Based on the normalized data, we will determine the locations that most closely matches the customer's request. To calculate the similarity we will use the Euclidean distance metric. The smaller the value, the more similar the units are. The analysis can be performed assuming that each of the five features mentioned by the client are equally important, but it is also possible to indicate those features that should have greater influence on the result of the analysis. We will construct two Euclidean distance matrices:

[(1)] The first matrix will contain the Euclidean distances calculated from the equivalently treated five features;
[(2)] The second matrix will contain the Euclidean distances, in the construction of which the number of rooms and the distance to the city center will be the most important.

To build the first matrix, in the similarity matrix window, we select 5 normalized variables labeled as Norm, the Euclidean metric, and as Object Identifier the variable „ Location”.

To build the second matrix, we use the same settings in the similarity matrix window as we did to build the first matrix, but in addition, we select the Modification for : Euclidean button and in the modification window, we enter larger values for „Number of rooms” and „Distance to city center”, e.g., equal to 10, and smaller values for the other features, e.g., equal to 1.
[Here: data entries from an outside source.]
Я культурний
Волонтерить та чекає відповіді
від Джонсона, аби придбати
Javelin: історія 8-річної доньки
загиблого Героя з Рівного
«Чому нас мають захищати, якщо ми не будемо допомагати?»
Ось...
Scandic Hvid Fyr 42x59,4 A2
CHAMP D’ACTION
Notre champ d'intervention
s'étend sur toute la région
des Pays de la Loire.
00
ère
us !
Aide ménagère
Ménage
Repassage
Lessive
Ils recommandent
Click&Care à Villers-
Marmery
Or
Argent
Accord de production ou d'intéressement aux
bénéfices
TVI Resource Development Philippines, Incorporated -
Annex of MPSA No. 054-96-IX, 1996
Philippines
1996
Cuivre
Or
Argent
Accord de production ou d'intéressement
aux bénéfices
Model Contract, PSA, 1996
This will result in two matrices. In each of them, the first column refers to how similar it is to the location the customer is looking for:

$\begin{tabular}{|c||c|c|} \hline Euclidean&\textbf{Wanted}&...\\\hline \rowcolor[rgb]{0.75,0.75,0.75}Wanted&0&...\\ Location 10&1.10&...\\ Location 12&1.31&...\\ Location 17&1.04&...\\ Location 35&\textcolor[rgb]{0,0,1}{0.96}&...\\ Location 88&1.23&...\\ Location 101&1.38&...\\ Location 105&1.18&...\\ Location 122&1.12&...\\ Location 130&1.32&...\\ Location 132&1.24&...\\ Location 135&\textcolor[rgb]{0,0,1}{0.92}&...\\ \hline \end{tabular}$

$\begin{tabular}{|c||c|c|} \hline Euclidean with scales&\textbf{Wanted}&...\\\hline \rowcolor[rgb]{0.75,0.75,0.75}Wanted&0&...\\ Location 10&3.35&...\\ Location 12&3.84&...\\ Location 17&\textcolor[rgb]{0,0,1}{1.44}&...\\ Location 35&2.86&...\\ Location 88&2.78&...\\ Location 101&3.45&...\\ Location 105&3.37&...\\ Location 122&3.39&...\\ Location 130&3.43&...\\ Location 132&\textcolor[rgb]{0,0,1}{1.24}&...\\ Location 135&2.66&...\\ \hline \end{tabular}$

According to the unmodified Euclidean distance, location 35 and location 135 should most closely match the client's requirements. When the weights are taken into account, locations 17 and 132 are the closest to the client's requirements - these are the locations that are primarily similar in terms of the number of rooms required by the client (3) and the indicated distance to the center, with the other 3 features having a smaller impact on the similarity score.